Let’s say you managed a bank that gets looted every night by burglars who trundle loads of cash through the unlocked front door and open vault. You would probably put a strong new lock on the front door, make sure the vault was closed tight, and hire a watchman. But that’s not how it works in Albany, where the governor and the legislature have just nailed shut the cat door to the basement.
Is it progress? Sure, especially if your bank is being robbed by cats. Our bank is not. Our problem in New York State is the exchange of huge political contributions in exchange for huge political favors and state contracts. This “pay to play” is usually completely legal. Yes, it is completely legal in New York for a person doing business with the state to give the governor $250K worth of campaign contributions using Limited Liability Companies (LLCs) and then get an enormous state contract. Indeed, this is exactly what companies at the center of U.S. Attorney Preet Bharara’s investigation, like COR Development, LP Ciminelli, and Columbia Development have done. In their case, the issue is whether government officials rigged bids so these companies would win – which is not legal.

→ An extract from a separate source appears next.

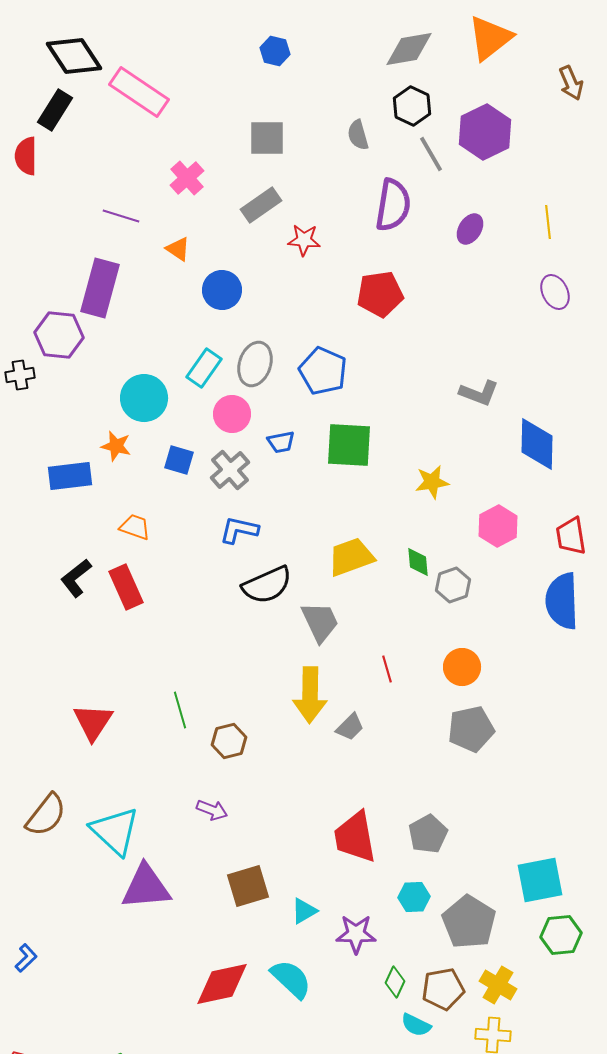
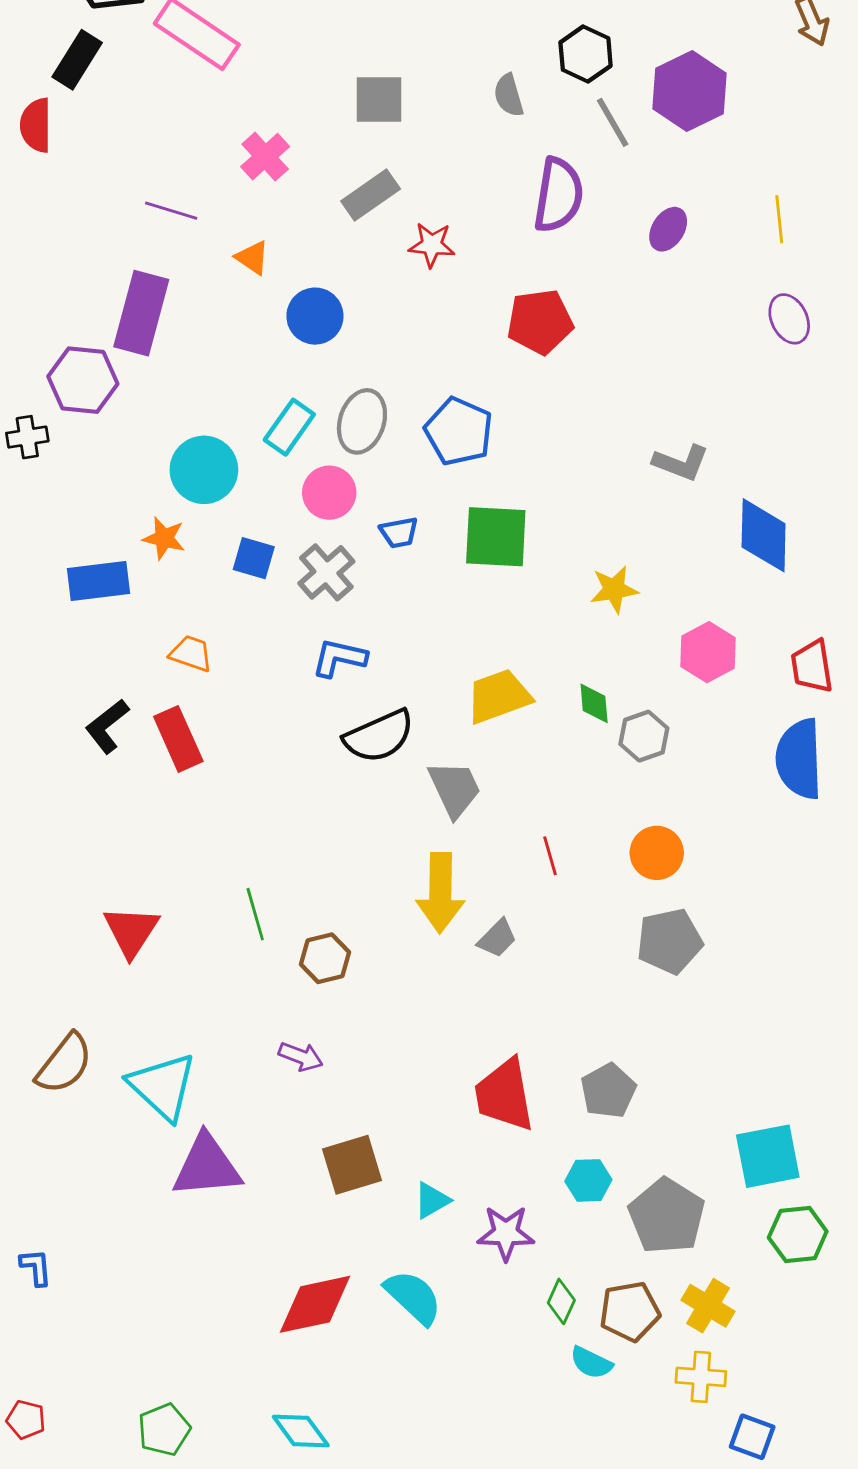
blue L-shape: (26, 958) -> (36, 1267), turned -52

In New York City, people doing business with the city can give a maximum of $400 to mayoral candidates, and contributions from LLCs and corporations are banned. Despite the recent conviction of the leaders of both houses of the legislature and opinion polls showing overwhelming numbers of New Yorkers believe the state is corrupt, this common sense approach is deemed a “non-starter” or “fantasy” in Albany. Then again, maybe we can find a new name for “pay to play reform” laws: it worked for
online gambling, er, Daily Fantasy Sports, which just overwhelmingly passed the legislature.